Gain the skills for a legal career that's ethical and effective.
With a bachelor's degree in Legal Studies, you will be prepared to move into one of the fastest growing careers in the legal field: Paralegal. The program highlights personal development, the cultivation of academic abilities and the exploration of a coherent, integrated body of knowledge drawn from the legal curriculum. Coupled with the liberal arts education, the program also provides students with the ethical, analytical, oral and written communication skills necessary to be successful in law school and beyond.

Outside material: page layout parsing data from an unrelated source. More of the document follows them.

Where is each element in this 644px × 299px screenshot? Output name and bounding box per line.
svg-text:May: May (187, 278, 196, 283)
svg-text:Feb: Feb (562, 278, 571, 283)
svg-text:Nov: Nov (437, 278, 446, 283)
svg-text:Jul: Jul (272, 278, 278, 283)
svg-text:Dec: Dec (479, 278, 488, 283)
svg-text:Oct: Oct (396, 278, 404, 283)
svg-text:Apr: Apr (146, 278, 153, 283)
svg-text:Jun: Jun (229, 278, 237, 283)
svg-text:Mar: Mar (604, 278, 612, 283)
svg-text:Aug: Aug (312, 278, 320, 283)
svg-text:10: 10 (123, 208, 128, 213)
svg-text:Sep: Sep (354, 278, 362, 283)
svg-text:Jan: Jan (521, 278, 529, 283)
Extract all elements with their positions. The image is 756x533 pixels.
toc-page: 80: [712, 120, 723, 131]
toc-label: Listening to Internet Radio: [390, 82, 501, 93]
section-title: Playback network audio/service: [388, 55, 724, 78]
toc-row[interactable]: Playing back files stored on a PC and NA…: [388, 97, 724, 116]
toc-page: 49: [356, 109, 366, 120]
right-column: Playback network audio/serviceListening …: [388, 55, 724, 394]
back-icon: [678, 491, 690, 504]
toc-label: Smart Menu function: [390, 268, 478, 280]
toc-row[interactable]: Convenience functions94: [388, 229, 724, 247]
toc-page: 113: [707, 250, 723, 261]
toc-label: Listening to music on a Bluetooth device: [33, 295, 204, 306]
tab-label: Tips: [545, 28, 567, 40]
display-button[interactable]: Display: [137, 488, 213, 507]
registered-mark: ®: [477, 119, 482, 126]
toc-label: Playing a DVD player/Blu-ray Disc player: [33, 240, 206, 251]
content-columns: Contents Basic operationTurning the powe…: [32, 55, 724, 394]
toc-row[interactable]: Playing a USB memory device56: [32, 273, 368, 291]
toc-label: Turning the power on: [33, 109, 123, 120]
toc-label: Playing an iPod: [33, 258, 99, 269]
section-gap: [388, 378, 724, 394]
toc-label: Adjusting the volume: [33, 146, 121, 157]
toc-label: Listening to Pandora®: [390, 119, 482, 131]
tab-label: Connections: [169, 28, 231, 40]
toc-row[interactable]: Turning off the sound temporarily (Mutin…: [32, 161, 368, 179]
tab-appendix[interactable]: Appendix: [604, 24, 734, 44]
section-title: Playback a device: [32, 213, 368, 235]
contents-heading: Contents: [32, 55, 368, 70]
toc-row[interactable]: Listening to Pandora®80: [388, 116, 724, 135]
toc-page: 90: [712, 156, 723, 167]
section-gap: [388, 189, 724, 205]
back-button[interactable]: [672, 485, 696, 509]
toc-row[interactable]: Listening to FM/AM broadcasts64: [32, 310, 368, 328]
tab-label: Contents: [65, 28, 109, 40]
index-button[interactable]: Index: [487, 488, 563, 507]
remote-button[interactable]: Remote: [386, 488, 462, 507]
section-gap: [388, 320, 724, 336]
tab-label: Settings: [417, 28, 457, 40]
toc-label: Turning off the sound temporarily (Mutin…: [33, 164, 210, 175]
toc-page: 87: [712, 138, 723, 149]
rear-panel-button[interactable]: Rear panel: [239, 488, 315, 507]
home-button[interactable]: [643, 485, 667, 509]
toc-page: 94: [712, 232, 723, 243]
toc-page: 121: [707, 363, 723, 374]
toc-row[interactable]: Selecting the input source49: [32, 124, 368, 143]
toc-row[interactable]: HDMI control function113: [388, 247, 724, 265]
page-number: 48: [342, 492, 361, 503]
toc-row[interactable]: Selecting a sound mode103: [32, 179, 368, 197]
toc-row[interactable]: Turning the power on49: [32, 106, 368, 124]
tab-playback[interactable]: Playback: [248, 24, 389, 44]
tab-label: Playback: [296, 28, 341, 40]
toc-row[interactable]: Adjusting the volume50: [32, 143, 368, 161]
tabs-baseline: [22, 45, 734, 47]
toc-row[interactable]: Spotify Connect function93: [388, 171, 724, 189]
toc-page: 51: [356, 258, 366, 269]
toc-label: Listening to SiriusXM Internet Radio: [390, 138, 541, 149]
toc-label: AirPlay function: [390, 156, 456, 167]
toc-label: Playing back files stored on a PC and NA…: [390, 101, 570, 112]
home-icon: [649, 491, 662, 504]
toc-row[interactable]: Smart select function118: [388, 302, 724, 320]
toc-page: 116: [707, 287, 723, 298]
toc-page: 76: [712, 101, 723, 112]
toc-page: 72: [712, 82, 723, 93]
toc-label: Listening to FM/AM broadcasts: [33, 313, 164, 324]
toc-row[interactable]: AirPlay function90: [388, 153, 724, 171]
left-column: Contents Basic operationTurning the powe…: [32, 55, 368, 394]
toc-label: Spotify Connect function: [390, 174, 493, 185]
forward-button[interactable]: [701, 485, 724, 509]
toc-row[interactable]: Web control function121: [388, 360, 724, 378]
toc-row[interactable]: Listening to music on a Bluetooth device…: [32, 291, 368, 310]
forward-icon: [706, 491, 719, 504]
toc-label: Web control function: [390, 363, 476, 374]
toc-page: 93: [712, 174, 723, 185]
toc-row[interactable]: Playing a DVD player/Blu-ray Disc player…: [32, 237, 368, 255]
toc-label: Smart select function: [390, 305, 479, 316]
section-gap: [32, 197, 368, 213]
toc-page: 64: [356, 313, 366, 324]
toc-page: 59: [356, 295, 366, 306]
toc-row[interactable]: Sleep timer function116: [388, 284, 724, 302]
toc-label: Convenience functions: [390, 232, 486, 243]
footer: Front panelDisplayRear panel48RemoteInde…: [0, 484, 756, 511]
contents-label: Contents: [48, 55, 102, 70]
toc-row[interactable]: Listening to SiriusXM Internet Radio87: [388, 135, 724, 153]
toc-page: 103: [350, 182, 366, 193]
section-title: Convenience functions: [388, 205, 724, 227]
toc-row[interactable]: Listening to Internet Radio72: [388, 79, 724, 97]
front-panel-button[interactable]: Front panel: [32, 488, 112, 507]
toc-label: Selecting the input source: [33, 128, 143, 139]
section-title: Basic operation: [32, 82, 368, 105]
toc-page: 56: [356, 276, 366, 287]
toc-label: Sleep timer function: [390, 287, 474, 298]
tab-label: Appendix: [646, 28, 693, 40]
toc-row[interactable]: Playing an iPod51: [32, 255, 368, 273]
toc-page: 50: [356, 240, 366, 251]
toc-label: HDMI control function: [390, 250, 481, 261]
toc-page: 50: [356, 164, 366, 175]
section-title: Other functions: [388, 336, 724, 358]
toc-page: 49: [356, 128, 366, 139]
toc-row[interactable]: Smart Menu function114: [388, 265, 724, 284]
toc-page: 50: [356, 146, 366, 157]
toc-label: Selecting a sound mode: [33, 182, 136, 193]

Thinking about law school? Complete three years of study at Ursuline, followed by three years in a partner law school to earn your bachelor’s and law degrees in six years rather than seven. You’ll launch your legal career sooner, for a faster return on investment.
American Bar Association Approved
Ursuline’s Legal Studies program is the only BA degree program in the Greater Cleveland area that is approved by the American Bar Association.
Increased litigation and the demand for accessible, specialized legal services have made the paralegal profession one of the fastest growing careers. In fact, Cleveland is the 10th best market for legal professionals in the United States.
Paralegals handle many duties that attorneys once handled: drafting documents, communicating with clients, corresponding with opposing counsel, managing investigations, and more. As a paralegal, you won’t be able to give legal advice, but you will have the chance to rise into management positions, free-lance, and do meaningful work in a variety of industries. Paralegals can be employed in various law office practice areas, insurance companies, hospitals, banks, title firms, and governmental agencies.
Nearly all graduates of Ursuline’s legal studies program are working in the legal field, and many have been promoted to positions of greater authority. Many others have continued on to law school and are employed as successful attorneys and judges.
Paralegals may not give legal advice, sign court pleadings or represent a client in court. Paralegals may not provide legal services directly to the public except as permitted by law.